(Stored items)

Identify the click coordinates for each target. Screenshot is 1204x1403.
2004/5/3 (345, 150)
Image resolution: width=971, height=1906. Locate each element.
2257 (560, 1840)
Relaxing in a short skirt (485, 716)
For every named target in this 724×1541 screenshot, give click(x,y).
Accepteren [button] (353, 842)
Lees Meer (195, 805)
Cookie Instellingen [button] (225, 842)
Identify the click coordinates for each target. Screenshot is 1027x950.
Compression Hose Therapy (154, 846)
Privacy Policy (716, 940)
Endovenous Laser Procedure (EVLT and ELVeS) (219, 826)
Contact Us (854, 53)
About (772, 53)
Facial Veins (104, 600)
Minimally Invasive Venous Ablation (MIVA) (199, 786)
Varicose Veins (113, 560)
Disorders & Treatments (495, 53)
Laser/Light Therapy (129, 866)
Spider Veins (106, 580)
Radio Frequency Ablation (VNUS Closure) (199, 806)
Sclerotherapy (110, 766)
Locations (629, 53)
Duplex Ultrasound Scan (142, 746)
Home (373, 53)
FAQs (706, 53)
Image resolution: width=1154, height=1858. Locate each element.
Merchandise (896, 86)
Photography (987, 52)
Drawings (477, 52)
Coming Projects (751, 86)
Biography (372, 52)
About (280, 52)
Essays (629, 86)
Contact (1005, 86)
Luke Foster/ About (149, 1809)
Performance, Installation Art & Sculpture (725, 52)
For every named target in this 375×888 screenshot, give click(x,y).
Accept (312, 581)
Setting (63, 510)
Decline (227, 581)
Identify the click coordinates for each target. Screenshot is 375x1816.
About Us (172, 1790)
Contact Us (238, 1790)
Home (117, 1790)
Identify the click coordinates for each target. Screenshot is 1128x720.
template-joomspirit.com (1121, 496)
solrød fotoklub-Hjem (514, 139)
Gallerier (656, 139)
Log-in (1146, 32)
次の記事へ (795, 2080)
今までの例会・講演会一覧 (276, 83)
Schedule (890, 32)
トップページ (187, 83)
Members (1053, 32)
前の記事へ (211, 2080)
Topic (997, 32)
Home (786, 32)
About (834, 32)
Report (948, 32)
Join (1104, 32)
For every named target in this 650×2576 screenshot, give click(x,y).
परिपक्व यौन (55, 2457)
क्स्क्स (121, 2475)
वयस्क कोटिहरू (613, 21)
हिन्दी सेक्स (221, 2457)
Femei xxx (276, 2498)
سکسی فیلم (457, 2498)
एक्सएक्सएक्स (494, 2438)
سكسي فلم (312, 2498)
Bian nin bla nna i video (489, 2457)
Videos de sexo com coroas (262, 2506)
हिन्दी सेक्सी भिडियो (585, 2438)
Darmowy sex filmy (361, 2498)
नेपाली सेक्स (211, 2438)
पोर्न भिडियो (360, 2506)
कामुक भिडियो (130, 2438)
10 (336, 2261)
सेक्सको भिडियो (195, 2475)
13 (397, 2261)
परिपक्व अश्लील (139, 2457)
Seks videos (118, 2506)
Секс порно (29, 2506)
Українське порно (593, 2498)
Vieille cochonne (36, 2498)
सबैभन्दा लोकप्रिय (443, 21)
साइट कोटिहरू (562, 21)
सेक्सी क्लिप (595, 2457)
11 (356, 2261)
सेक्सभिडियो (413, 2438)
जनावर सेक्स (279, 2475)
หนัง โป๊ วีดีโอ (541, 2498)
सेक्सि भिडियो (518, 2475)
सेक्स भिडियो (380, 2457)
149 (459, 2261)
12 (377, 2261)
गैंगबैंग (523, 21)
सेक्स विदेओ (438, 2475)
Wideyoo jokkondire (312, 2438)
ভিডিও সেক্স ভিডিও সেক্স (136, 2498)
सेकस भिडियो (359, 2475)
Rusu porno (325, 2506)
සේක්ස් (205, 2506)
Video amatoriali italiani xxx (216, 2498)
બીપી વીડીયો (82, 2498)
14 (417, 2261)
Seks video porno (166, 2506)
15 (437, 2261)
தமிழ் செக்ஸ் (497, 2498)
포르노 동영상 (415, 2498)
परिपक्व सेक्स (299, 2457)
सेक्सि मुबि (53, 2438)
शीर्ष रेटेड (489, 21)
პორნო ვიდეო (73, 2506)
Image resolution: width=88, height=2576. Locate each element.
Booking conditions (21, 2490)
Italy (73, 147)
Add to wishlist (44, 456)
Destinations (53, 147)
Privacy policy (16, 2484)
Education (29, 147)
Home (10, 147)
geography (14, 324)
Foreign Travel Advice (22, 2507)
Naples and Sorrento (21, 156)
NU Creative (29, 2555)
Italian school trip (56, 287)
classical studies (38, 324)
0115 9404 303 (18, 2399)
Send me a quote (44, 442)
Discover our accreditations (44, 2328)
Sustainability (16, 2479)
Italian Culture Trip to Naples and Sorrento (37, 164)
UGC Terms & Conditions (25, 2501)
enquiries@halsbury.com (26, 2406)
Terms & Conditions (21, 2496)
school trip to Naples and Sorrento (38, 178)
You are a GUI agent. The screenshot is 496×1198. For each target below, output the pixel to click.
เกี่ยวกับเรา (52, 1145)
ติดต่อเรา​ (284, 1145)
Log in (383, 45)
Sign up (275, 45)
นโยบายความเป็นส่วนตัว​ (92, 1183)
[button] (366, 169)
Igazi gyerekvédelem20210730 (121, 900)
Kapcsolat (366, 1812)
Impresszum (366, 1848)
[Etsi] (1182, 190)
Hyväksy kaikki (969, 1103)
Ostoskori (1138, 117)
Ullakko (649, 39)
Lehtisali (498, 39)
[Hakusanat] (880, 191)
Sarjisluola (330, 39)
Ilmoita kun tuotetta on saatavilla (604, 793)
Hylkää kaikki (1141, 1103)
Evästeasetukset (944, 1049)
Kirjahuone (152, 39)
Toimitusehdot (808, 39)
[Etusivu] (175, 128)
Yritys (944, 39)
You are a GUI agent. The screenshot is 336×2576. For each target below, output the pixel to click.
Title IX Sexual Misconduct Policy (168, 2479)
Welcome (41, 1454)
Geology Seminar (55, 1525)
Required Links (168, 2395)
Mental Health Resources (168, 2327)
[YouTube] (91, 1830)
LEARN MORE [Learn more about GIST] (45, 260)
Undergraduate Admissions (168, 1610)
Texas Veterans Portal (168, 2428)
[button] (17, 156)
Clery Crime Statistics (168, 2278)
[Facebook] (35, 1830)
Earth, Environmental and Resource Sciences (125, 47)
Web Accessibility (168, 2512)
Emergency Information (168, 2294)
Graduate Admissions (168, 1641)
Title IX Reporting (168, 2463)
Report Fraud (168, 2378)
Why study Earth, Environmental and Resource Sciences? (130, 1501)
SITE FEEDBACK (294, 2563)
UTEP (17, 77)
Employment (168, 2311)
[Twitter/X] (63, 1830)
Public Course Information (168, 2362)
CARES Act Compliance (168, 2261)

• [ASSIGNED TASK]: Pull every line containing "height" from the entries above and copy it.

• [RESULT BELOW]:
Image resolution: width=971, height=1906. Locate each element.
Image resolution: width=1154, height=1858. Locate each element.
Image resolution: width=88, height=2576. Locate each element.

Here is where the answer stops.